#### DESCRIPTION OF THE TASK
The answer must consist of every line from the data that holds "Nynomic".

#### DATASET EXCERPTS

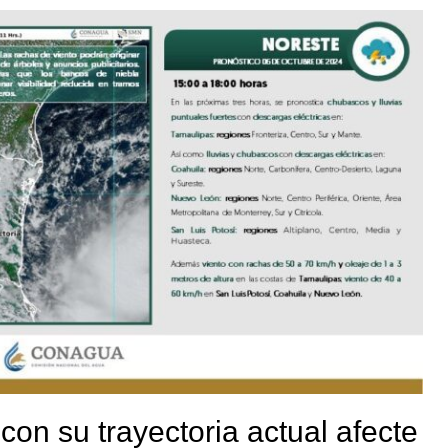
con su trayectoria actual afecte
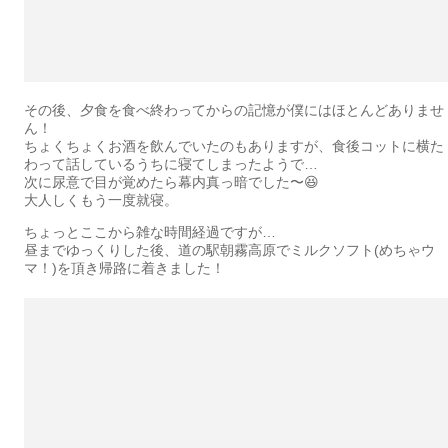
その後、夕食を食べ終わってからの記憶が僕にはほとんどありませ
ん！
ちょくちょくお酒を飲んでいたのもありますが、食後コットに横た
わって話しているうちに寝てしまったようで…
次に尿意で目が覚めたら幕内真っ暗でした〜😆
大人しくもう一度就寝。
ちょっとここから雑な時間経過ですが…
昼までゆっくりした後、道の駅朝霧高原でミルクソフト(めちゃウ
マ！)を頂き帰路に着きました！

==

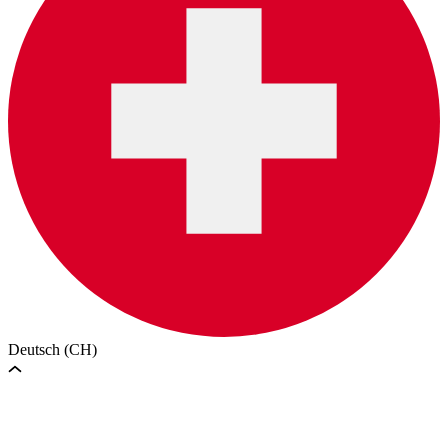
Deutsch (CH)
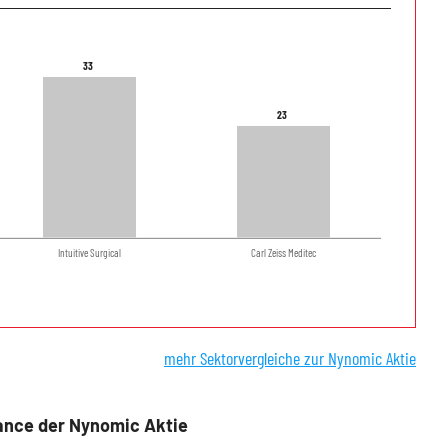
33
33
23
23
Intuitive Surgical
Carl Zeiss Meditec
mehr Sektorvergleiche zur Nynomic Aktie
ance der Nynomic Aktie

#### TASK OUTPUT
mehr Sektorvergleiche zur Nynomic Aktie
ance der Nynomic Aktie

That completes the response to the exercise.